- What this task involves -
Every line below from the one containing "Clothing & Accessories (108, 629)" through the one containing "Alle akzeptieren [button] (512, 183)" must be transcribed exactly. Omit all lines outside that stretch.

- The data -
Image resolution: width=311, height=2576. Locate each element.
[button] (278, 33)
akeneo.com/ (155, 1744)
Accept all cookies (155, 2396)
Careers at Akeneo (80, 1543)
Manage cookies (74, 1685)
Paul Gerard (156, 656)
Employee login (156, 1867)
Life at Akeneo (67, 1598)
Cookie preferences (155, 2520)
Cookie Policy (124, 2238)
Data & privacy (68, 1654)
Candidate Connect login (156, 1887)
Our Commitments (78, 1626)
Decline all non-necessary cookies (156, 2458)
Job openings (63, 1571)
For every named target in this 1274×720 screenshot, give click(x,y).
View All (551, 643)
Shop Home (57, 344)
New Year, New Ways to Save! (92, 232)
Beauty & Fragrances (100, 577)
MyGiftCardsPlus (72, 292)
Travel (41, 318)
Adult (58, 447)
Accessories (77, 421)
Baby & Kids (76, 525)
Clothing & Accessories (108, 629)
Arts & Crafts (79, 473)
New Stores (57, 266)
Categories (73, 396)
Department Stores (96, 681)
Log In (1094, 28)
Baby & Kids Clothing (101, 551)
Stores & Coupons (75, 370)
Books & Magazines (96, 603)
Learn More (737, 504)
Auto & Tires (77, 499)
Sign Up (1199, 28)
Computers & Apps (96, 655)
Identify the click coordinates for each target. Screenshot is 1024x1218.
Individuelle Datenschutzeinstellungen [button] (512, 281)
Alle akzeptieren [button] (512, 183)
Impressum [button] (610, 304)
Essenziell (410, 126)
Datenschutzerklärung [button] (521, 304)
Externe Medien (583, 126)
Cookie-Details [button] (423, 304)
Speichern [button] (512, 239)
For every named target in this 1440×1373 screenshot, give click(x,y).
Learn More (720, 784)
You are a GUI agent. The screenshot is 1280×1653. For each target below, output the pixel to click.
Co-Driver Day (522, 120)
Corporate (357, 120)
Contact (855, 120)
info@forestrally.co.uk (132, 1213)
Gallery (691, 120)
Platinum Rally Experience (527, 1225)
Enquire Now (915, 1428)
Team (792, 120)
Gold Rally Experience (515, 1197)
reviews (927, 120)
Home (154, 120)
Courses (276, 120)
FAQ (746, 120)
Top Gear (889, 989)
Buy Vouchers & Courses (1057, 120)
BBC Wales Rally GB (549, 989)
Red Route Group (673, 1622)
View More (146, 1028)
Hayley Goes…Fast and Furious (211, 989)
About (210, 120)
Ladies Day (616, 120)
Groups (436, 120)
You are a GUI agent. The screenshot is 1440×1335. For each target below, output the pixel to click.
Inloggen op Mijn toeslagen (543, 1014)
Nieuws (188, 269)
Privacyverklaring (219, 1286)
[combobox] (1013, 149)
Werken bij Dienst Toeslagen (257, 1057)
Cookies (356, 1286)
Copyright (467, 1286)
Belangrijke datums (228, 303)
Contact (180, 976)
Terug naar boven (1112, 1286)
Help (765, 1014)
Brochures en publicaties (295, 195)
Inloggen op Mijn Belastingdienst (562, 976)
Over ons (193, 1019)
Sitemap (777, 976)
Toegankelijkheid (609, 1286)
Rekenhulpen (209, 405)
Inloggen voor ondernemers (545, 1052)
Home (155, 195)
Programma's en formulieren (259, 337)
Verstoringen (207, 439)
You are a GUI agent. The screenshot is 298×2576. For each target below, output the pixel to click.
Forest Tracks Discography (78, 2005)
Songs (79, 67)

- Answer section -
Clothing & Accessories (108, 629)
Arts & Crafts (79, 473)
New Stores (57, 266)
Categories (73, 396)
Department Stores (96, 681)
Log In (1094, 28)
Baby & Kids Clothing (101, 551)
Stores & Coupons (75, 370)
Books & Magazines (96, 603)
Learn More (737, 504)
Auto & Tires (77, 499)
Sign Up (1199, 28)
Computers & Apps (96, 655)
Identify the click coordinates for each target. Screenshot is 1024x1218.
Individuelle Datenschutzeinstellungen [button] (512, 281)
Alle akzeptieren [button] (512, 183)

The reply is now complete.